━━━━━ DATA FOR PROCESSING
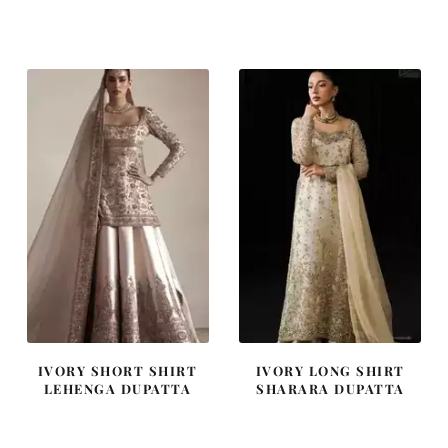
price
price
price
price
was:
is:
was:
is:
$ 2,646.
$ 1,588.
$ 2,457.
$ 1,474.
IVORY SHORT SHIRT
IVORY LONG SHIRT
LEHENGA DUPATTA
SHARARA DUPATTA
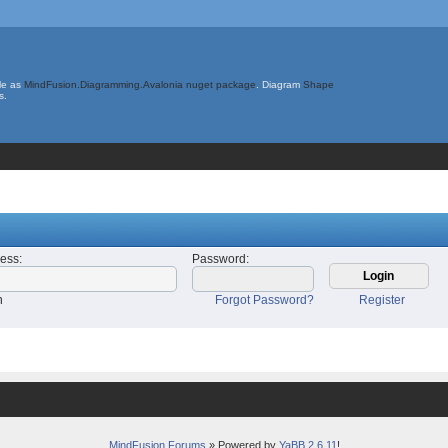
le as
MindFusion.Diagramming.Avalonia nuget package
. Diagram
Shape
s.
ress
:
Password
:
n
Forgot Password?
Register
MindFusion Forums
» Powered by
YaBB 2.6.11
!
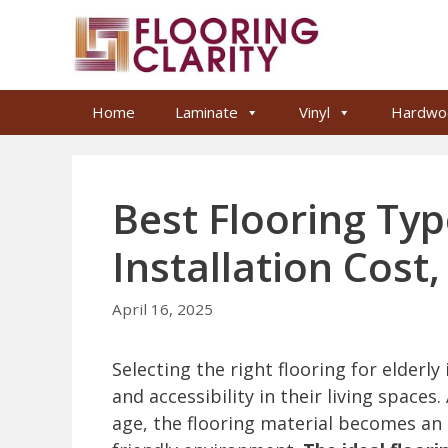
Skip
to
content
Home
Laminate
Vinyl
Hardwo
Best Flooring Type
Installation Cost
April 16, 2025
Selecting the right flooring for elderly 
and accessibility in their living spaces.
age, the flooring material becomes an 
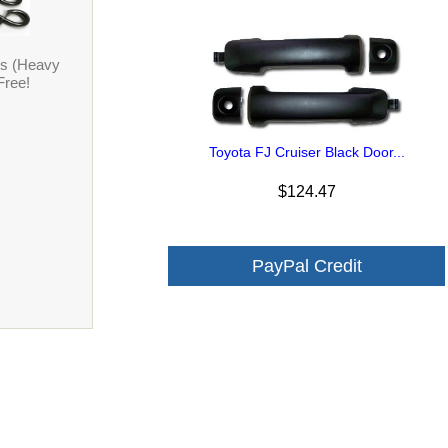
ps (Heavy
Free!
Toyota FJ Cruiser Black Door...
$124.47
PayPal Credit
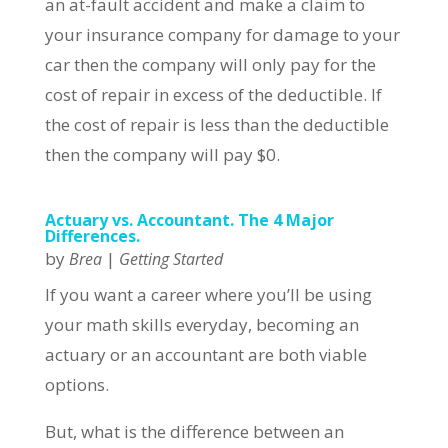
an at-fault accident and make a claim to
your insurance company for damage to your
car then the company will only pay for the
cost of repair in excess of the deductible. If
the cost of repair is less than the deductible
then the company will pay $0.
Actuary vs. Accountant. The 4 Major
Differences.
by
|
Brea
Getting Started
If you want a career where you’ll be using
your math skills everyday, becoming an
actuary or an accountant are both viable
options.
But, what is the difference between an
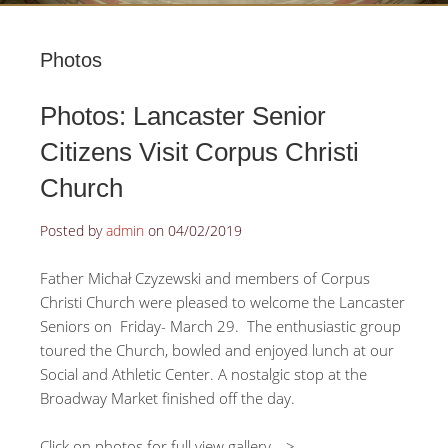
Photos
Photos: Lancaster Senior
Citizens Visit Corpus Christi
Church
Posted by
admin
on
04/02/2019
Father Michał Czyzewski and members of Corpus
Christi Church were pleased to welcome the Lancaster
Seniors on Friday- March 29. The enthusiastic group
toured the Church, bowled and enjoyed lunch at our
Social and Athletic Center. A nostalgic stop at the
Broadway Market finished off the day.
Click on photos for full view gallery—>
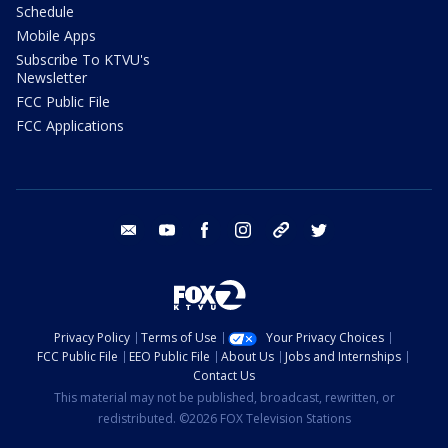
Schedule
Mobile Apps
Subscribe To KTVU's
Newsletter
FCC Public File
FCC Applications
email
youtube
facebook
instagram
tik tok
twitter
Privacy Policy
Terms of Use
Your Privacy Choices
FCC Public File
EEO Public File
About Us
Jobs and Internships
Contact Us
This material may not be published, broadcast, rewritten, or
redistributed. ©2026 FOX Television Stations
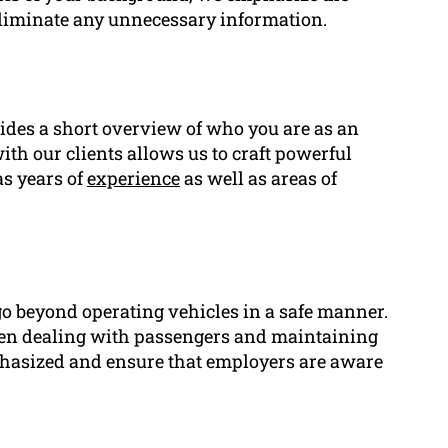
eliminate any unnecessary information.
ides a short overview of who you are as an
th our clients allows us to craft powerful
as years of
experience
as well as areas of
 go beyond operating vehicles in a safe manner.
en dealing with passengers and maintaining
mphasized and ensure that employers are aware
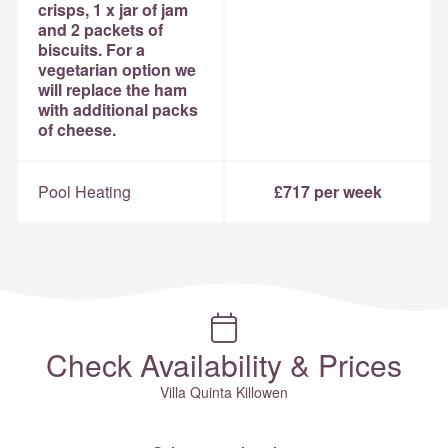
crisps, 1 x jar of jam
and 2 packets of
biscuits. For a
vegetarian option we
will replace the ham
with additional packs
of cheese.
Pool Heating
£717 per week
Check Availability & Prices
Villa Quinta Killowen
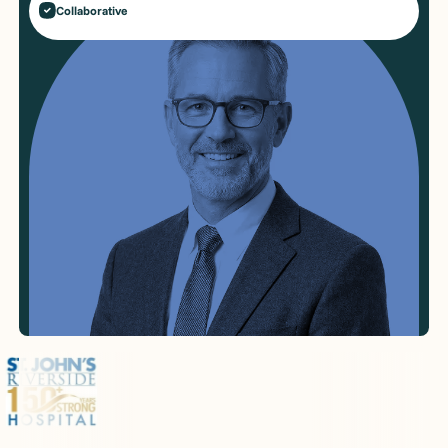
Collaborative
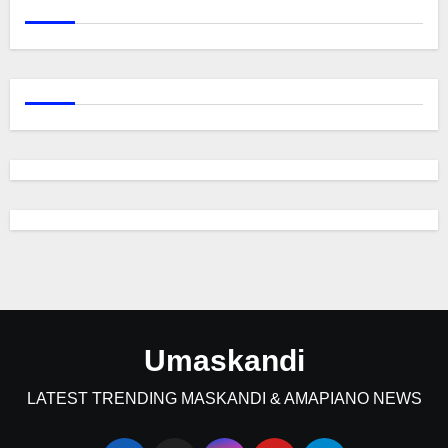
Umaskandi
LATEST TRENDING MASKANDI & AMAPIANO NEWS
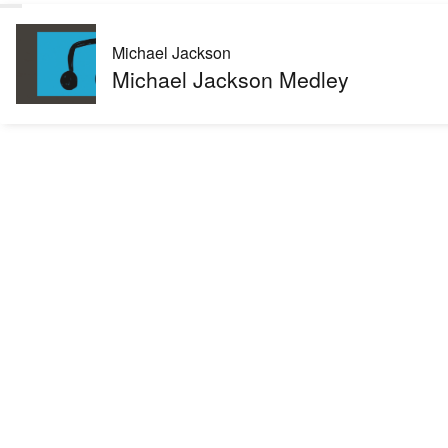
Michael Jackson
Michael Jackson Medley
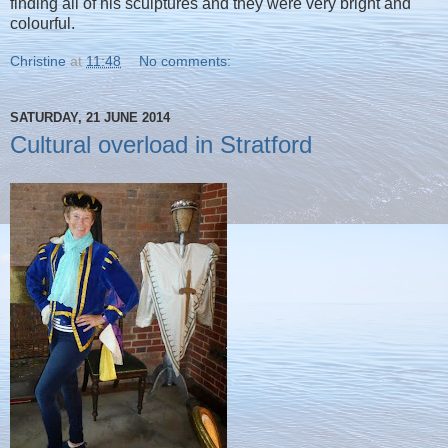
finding all of his sculptures and they were very bright and
colourful.
Christine
at
11:48
No comments:
SATURDAY, 21 JUNE 2014
Cultural overload in Stratford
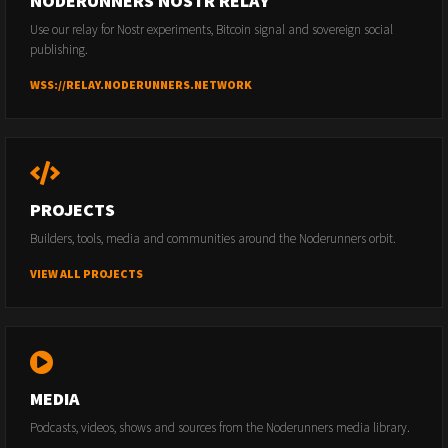
NODERUNNERS NOSTR RELAY
Use our relay for Nostr experiments, Bitcoin signal and sovereign social
publishing.
WSS://RELAY.NODERUNNERS.NETWORK
PROJECTS
Builders, tools, media and communities around the Noderunners orbit.
VIEW ALL PROJECTS
MEDIA
Podcasts, videos, shows and sources from the Noderunners media library.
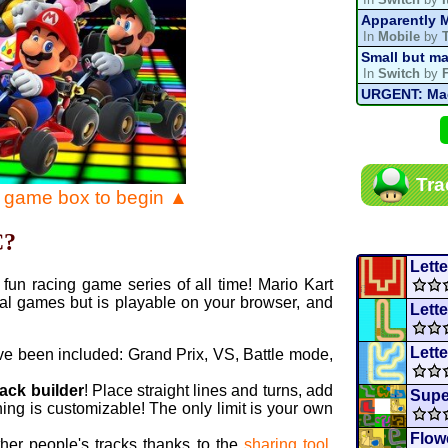
Apparently M
In
Mobile
by
Small but ma
In
Switch
by
URGENT: Magn
In
Various
by
Mario Kart P
In
MKPC
by
N
Mario Kart P
Tra
In
MKPC
by
N
e game box to begin ▲
Departure, hi
In
MKPC
by
C
C?
Yoshi and t
In
Switch
by
Lett
fun racing game series of all time! Mario Kart
al games but is playable on your browser, and
Lette
Lette
ve been included: Grand Prix, VS, Battle mode,
rack builder
! Place straight lines and turns, add
Supe
ing is customizable! The only limit is your own
Flow
ther people's tracks thanks to the
sharing tool
.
━━━━━━━━━━
HOW TO COMPLETE THIS TASK. For the word "then", go through the records and show each line that carries it.

SOLUTION TO THIS EXERCISE.
car then the company will only pay for the
then the company will pay $0.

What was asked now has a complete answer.